Bösartige periphere Nervenscheidentumoren
Bösartige periphere Nervenscheidentumoren treten bei der Neurofibromatose bereits im jüngeren Lebensalter auf und können histologisch an Skelettmuskulatur erinnernde rhabdomyoblastische oder drüsenähnliche glanduläre Elemente enthalten. Solche Tumoren, die auch als Triton-Tumor bezeichnet werden, sind hochcharakteristisch für die Neurofibromatose Typ 1.
Gliome
Den Großteil der bei Neurofibromatose Typ 1 auftretenden Gliome machen die im Bereich des Sehnervs (Nervus opticus) lokalisierten gutartigen pilozytischen Astrozytome aus, die bei dieser Lokalisation auch als Optikusgliome bezeichnet werden. Bei der Neurofibromatose Typ 1 treten Optikusgliome charakteristischerweise bilateral auf und betreffen so beide Sehnerven. Optikusgliome können bei Patienten mit Neurofibromatose Typ 1 einen über viele Jahre statischen Verlauf haben. Andere Gliome, die bei Neurofibromatose Typ 1 vermehrt auftreten, sind diffuse Astrozytome und das bösartige Glioblastom.

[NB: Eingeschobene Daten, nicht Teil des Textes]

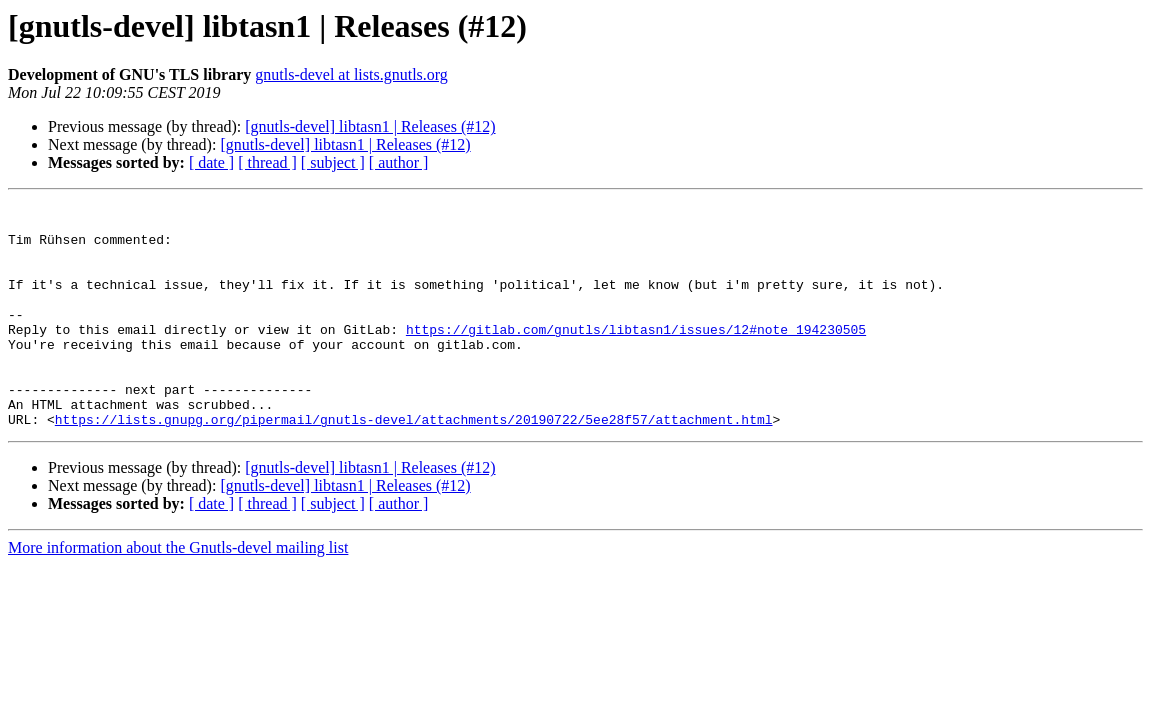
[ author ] (399, 162)
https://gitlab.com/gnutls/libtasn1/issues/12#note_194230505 (636, 356)
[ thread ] (267, 162)
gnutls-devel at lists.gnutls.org (351, 74)
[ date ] (211, 162)
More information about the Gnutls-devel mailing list (178, 592)
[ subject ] (333, 162)
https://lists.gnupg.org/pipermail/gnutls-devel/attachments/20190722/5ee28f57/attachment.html (414, 464)
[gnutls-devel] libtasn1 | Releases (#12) (370, 126)
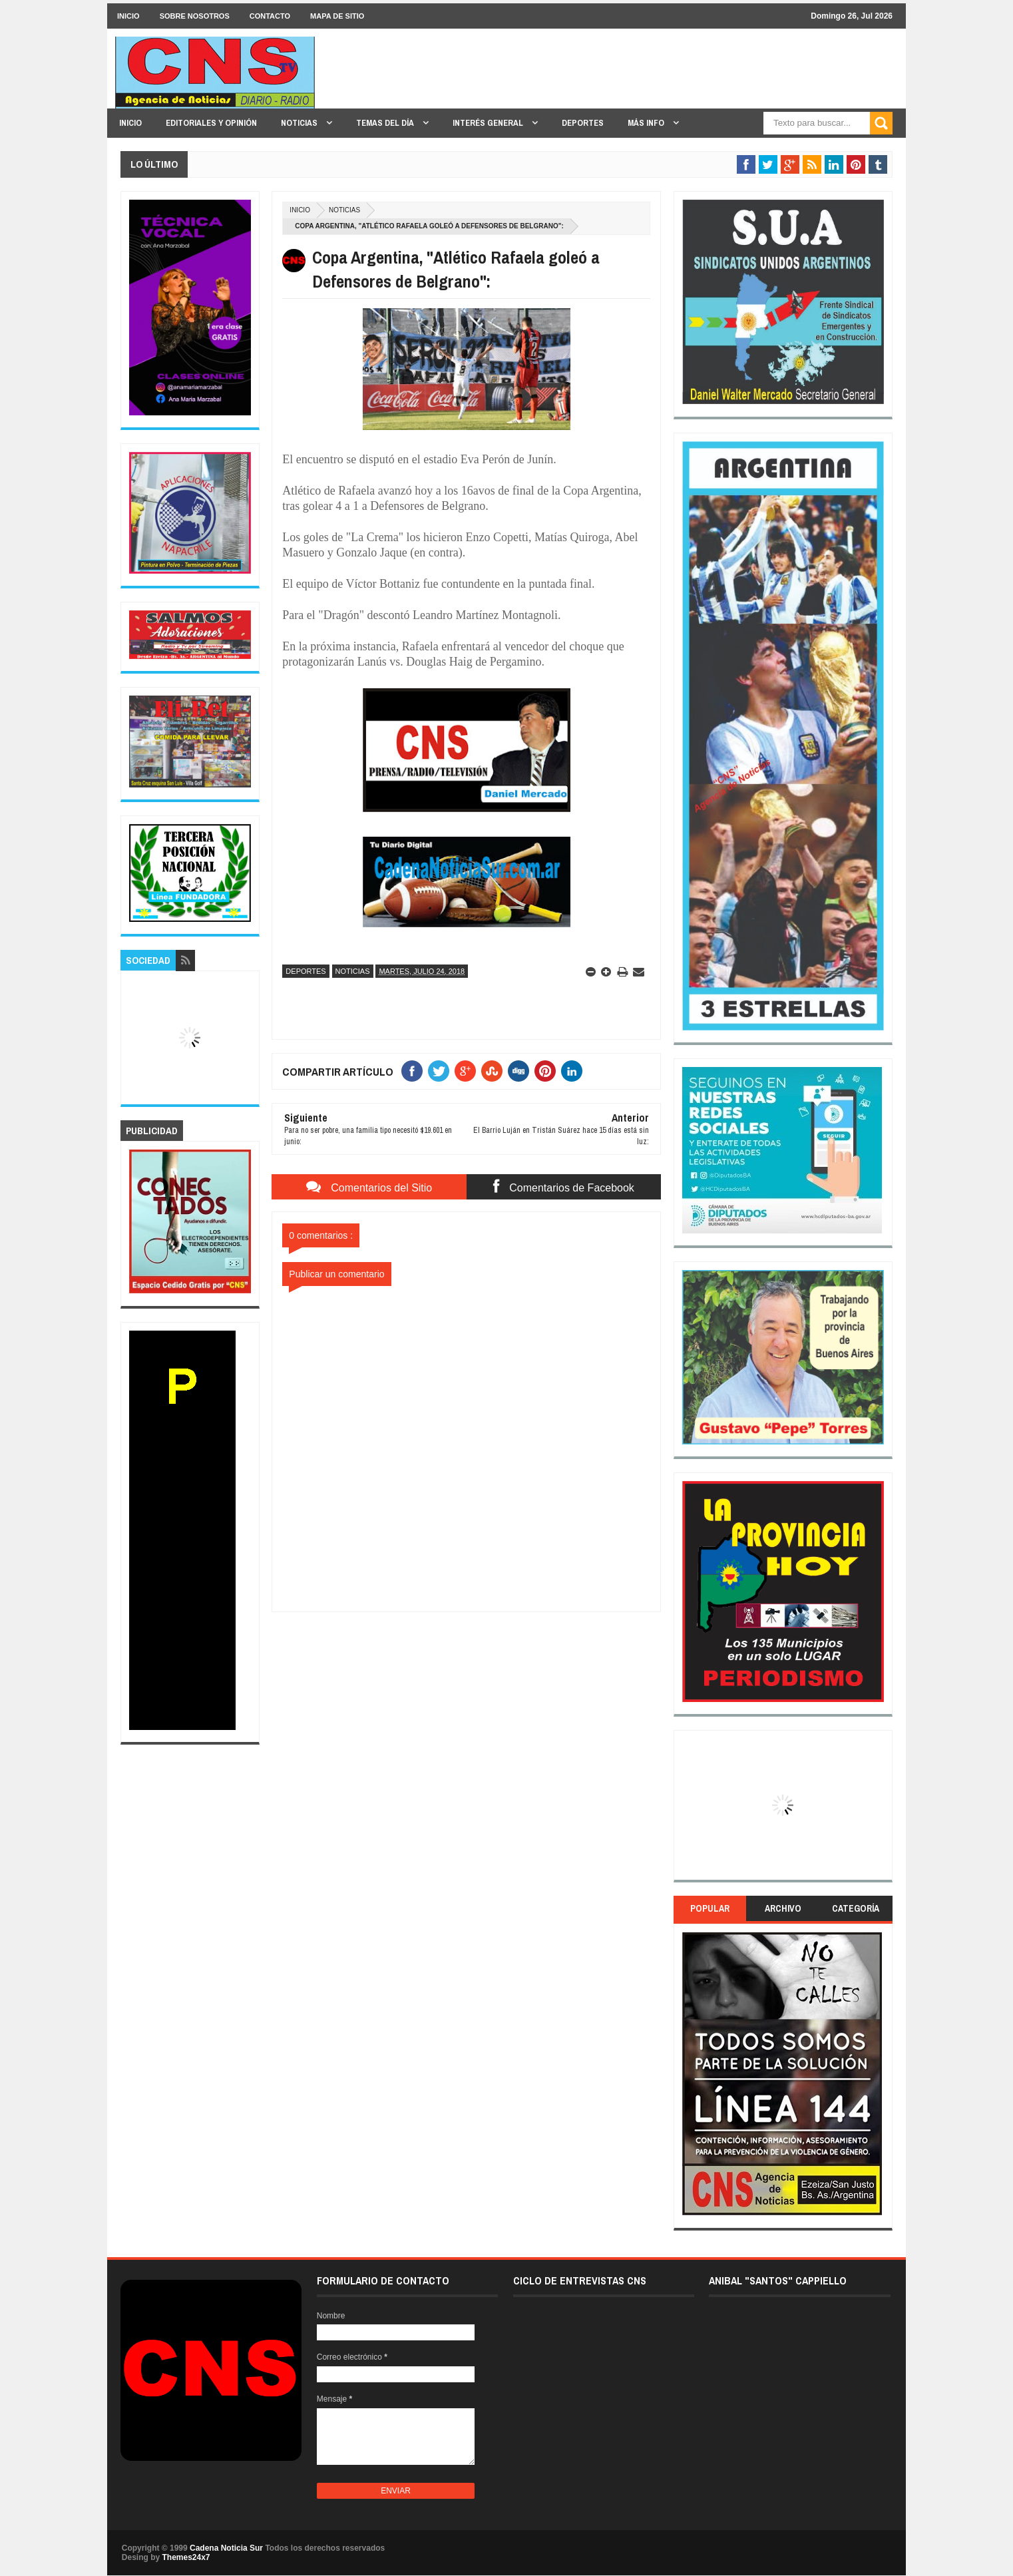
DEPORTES (583, 122)
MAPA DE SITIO (337, 16)
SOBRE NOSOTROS (195, 16)
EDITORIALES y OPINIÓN (211, 122)
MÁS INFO (647, 122)
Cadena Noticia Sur (227, 2548)
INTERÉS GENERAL (489, 122)
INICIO (128, 16)
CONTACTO (270, 16)
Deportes (305, 971)
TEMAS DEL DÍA (386, 122)
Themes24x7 (186, 2557)
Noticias (344, 210)
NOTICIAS (300, 122)
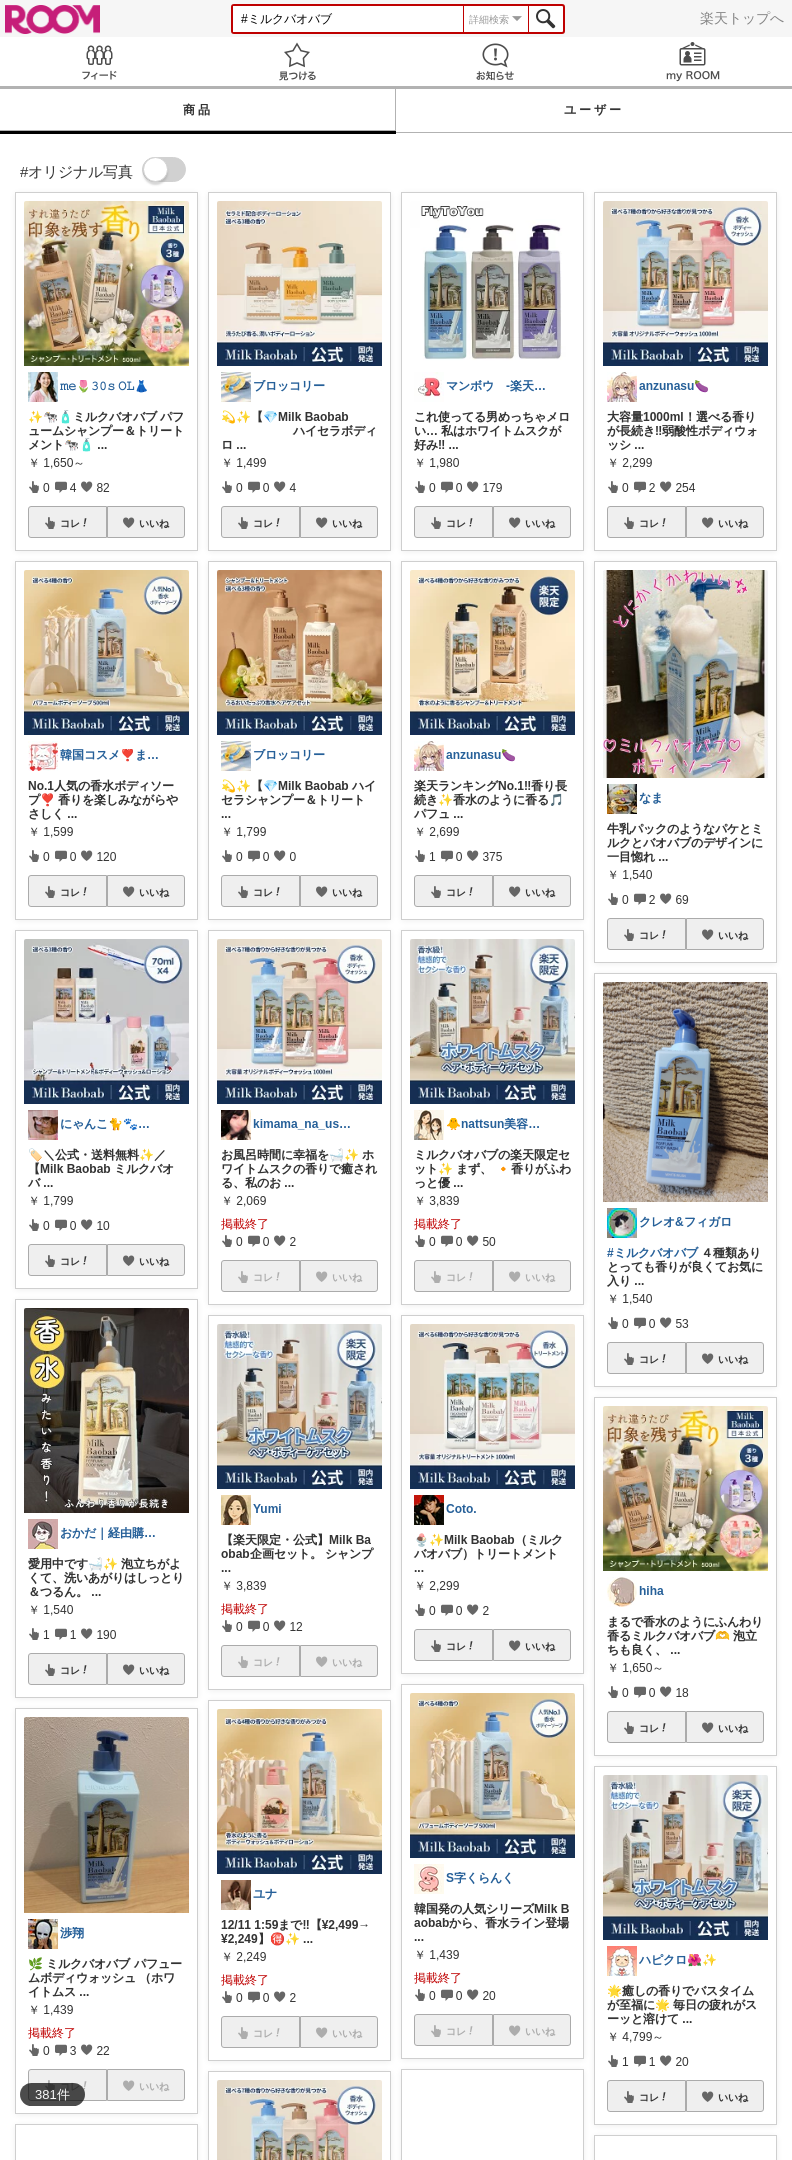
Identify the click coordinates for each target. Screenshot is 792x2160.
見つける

Tumoren außerhalb des Nervensystems
Das Auftreten von Phäochromozytomen, Tumoren des Nebennierenmarks, ist erhöht. Dasselbe gilt für andere seltene Tumoren wie Rhabdomyosarkome, das juvenile Xanthogranulom, gastrointestinale Stromatumoren (GIST), medulläre Schilddrüsenkarzinome sowie die Chronische myelomonozytäre Leukämie. Im Bereich des Halses und des Brustkorbs auftretende mediastinale, atemwegsnahe Tumoren können zu schweren Störungen der Atmung führen.
Pigmentstörungen
Café-au-lait-Flecken, Freckling im Bereich beider Achselhöhlen (sogenanntes Axillary Freckling) und Lisch-Knötchen gehen auf Veränderungen der Melanozyten der Haut zurück. Dabei sind Café-au-lait-Flecken oft schon bei der Geburt vorhanden und werden im Lauf der Kindheit häufiger und größer. Freckling, eine Art Sommersprossenbildung im Bereich der Achselhöhlen und der Oberkörperseiten, tritt meist ab einem Alter von etwa 5–7 Jahre auf. Lisch-Knötchen treten oft erst während oder nach der Pubertät auf. Histologisch ist das Verhältnis von Melanozyten zu Keratinozyten, das bei der Neurofibromatose Typ 1 bereits in der nicht betroffenen Haut verschoben ist, im Bereich von Café-au-Lait-Flecken und Freckling weiter erhöht. Bei den im Bereich der Iris des Auges auftretenden Lisch-Knötchen handelt es sich histologisch um kleine pigmentierte Hamartome.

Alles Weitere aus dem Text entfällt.